Nova Scotia, Canada

Tuesday, May 30, 2017
Halifax, Nova Scotia, Canada
Our main impression on driving to Nova Scotia was that Canada is BIG, and like Australia, everything is spread out. One our 2 days of driving, there were lots of farmland, forests and rivers. There were also lots of signs warning of deer, moose and caribou but we did not see any of them.
On the way we did see the longest covered bridge in the World in Hartland, New Brunswick. The bridge is 1,282 feet (391 m) long and was originally opened in 1901 and then covered in 1922. There have been a number of changes including replacing many of the wooden piers with concrete ones.

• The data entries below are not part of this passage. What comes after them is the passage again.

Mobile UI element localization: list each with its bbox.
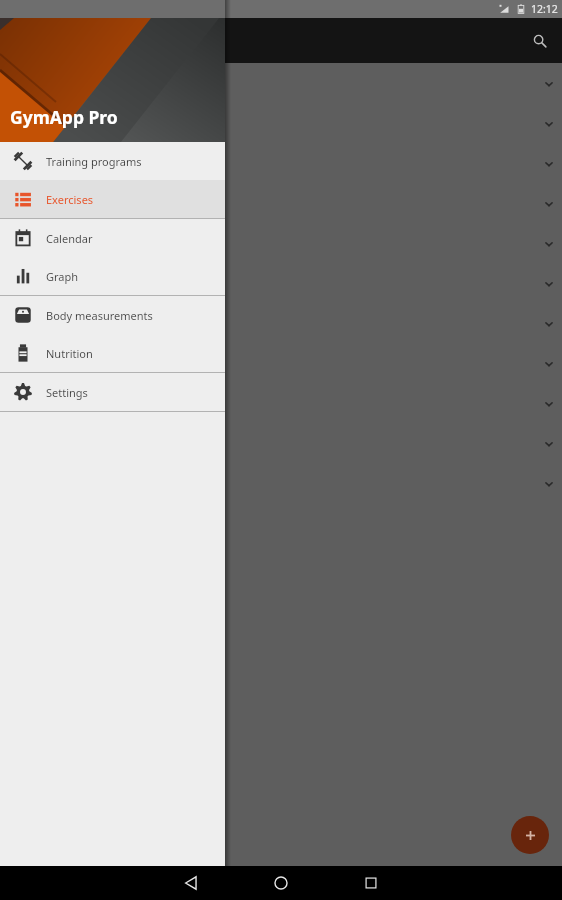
button[interactable]: Add	[511, 816, 549, 854]
button[interactable]	[0, 184, 562, 224]
button[interactable]	[0, 224, 562, 264]
staticText: Graph	[46, 269, 79, 284]
staticText: Calendar	[46, 231, 93, 246]
button[interactable]	[0, 344, 562, 384]
staticText: Exercises	[46, 192, 94, 207]
staticText: Body measurements	[46, 308, 153, 323]
button[interactable]	[0, 464, 562, 504]
button[interactable]: Nutrition	[0, 334, 225, 372]
staticText: Settings	[46, 385, 88, 400]
button[interactable]: Exercises	[0, 180, 225, 218]
button[interactable]	[0, 424, 562, 464]
button[interactable]	[0, 144, 562, 184]
staticText: GymApp Pro	[10, 105, 118, 129]
staticText: Training programs	[46, 154, 142, 169]
staticText: 12:12	[531, 2, 558, 16]
button[interactable]: Back	[174, 866, 208, 900]
button[interactable]	[0, 104, 562, 144]
button[interactable]: Recents	[354, 866, 388, 900]
button[interactable]: Body measurements	[0, 296, 225, 334]
button[interactable]	[0, 264, 562, 304]
staticText: Nutrition	[46, 346, 93, 361]
button[interactable]: Graph	[0, 257, 225, 295]
button[interactable]: Training programs	[0, 142, 225, 180]
button[interactable]: Calendar	[0, 219, 225, 257]
button[interactable]	[0, 384, 562, 424]
button[interactable]	[0, 304, 562, 344]
button[interactable]: Settings	[0, 373, 225, 411]
button[interactable]: Search	[526, 27, 554, 55]
button[interactable]	[0, 64, 562, 104]
button[interactable]: Home	[264, 866, 298, 900]
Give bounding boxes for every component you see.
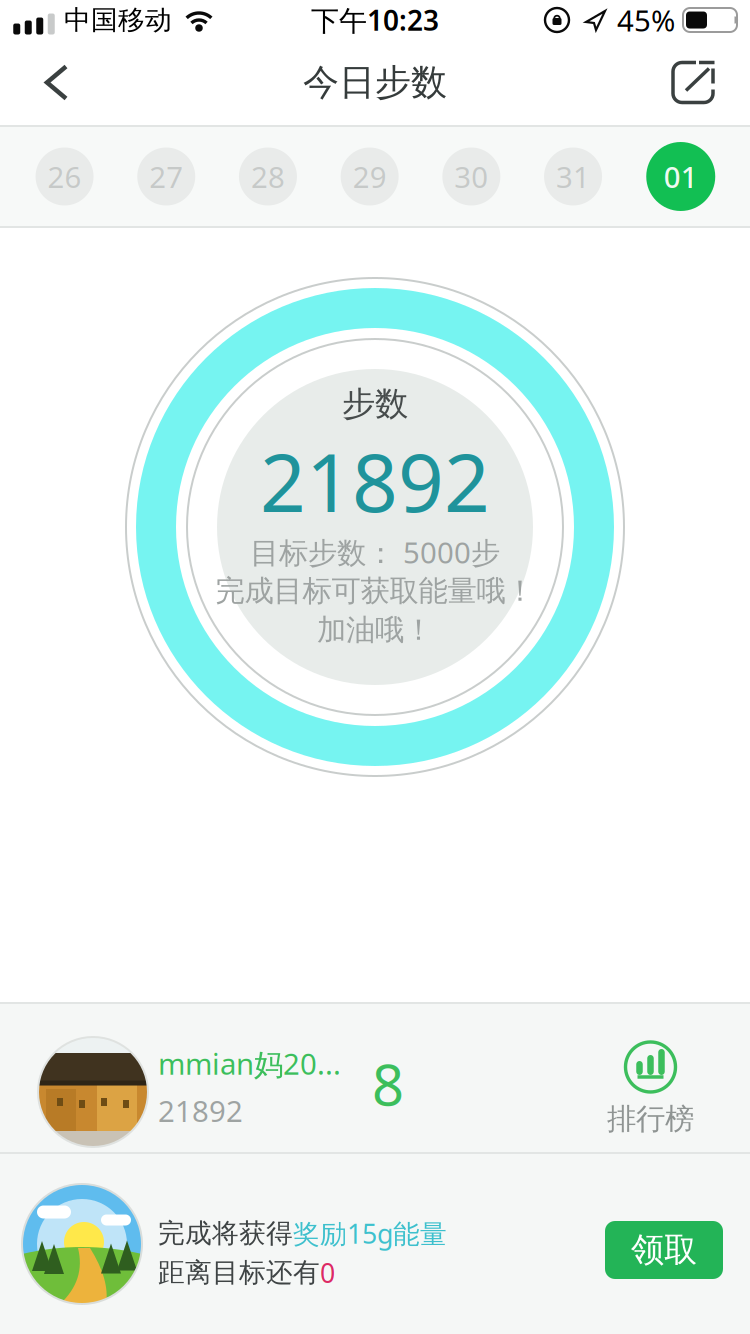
- staticText: 今日步数: [303, 60, 447, 105]
- staticText: 21892: [158, 1091, 243, 1130]
- button[interactable]: 01: [646, 148, 704, 206]
- staticText: 奖励15g能量: [293, 1216, 447, 1251]
- staticText: 30: [454, 157, 488, 196]
- button[interactable]: 领取: [605, 1215, 723, 1273]
- staticText: 排行榜: [607, 1101, 694, 1137]
- staticText: 0: [320, 1255, 335, 1290]
- button[interactable]: 返回: [36, 60, 80, 104]
- staticText: 步数: [342, 384, 408, 424]
- staticText: 加油哦！: [317, 612, 433, 648]
- staticText: mmian妈20...: [158, 1044, 341, 1083]
- staticText: 完成目标可获取能量哦！: [216, 573, 534, 609]
- staticText: 距离目标还有: [158, 1256, 320, 1289]
- staticText: 8: [372, 1047, 404, 1121]
- staticText: 01: [664, 157, 698, 196]
- staticText: 中国移动: [64, 4, 172, 36]
- staticText: 29: [353, 157, 387, 196]
- staticText: 27: [149, 157, 183, 196]
- button[interactable]: 排行榜: [607, 1030, 694, 1126]
- staticText: 领取: [631, 1230, 697, 1270]
- button[interactable]: 26: [36, 148, 94, 206]
- button[interactable]: 27: [137, 148, 195, 206]
- staticText: 下午10:23: [311, 1, 439, 39]
- button[interactable]: 29: [341, 148, 399, 206]
- button[interactable]: 31: [544, 148, 602, 206]
- staticText: 目标步数： 5000步: [250, 532, 500, 572]
- staticText: 21892: [260, 428, 490, 534]
- button[interactable]: 28: [239, 148, 297, 206]
- staticText: 完成将获得: [158, 1217, 293, 1250]
- button[interactable]: 30: [442, 148, 500, 206]
- staticText: 45%: [617, 0, 675, 40]
- staticText: 28: [251, 157, 285, 196]
- staticText: 31: [556, 157, 590, 196]
- staticText: 26: [48, 157, 82, 196]
- button[interactable]: 分享: [670, 60, 716, 106]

Our main stop in Nova Scotia was Halifax on the Atlantic coast. The city seems to be undergoing a resurgence with lots of development along the waterfront, walkways, restaurants and housing. We enjoyed visiting the Halifax Maritime Museum which shows the history of Halifax as well as having a major exhibition on the Titanic – Halifax was the closest major port to where to Titanic sank. There are lots of historic boats and displays but the one that struck us was on the great explosion on December 6th, 1917 in Halifax Harbour. A French cargo ship ladened with explosives collided with a Norwegian ship and exploded. The explosion obliterated all structures within 800 metres including the whole of the Richmond area. There were 2000 deaths and 9000 injuries. 1630 houses were completely destroyed and a further 12,000 damaged. Some of the stories were amazing such as the young girl walking down the street when the explosion occurred and being carried 500 metres. There were also lots of stories of heroisms such as the Morse code operator who signalled approaching trains to stop knowing he would likely die if there was an explosion – he subsequently was killed in the explosion. The explosion was so large explosive barrels were carried up to 6 kms.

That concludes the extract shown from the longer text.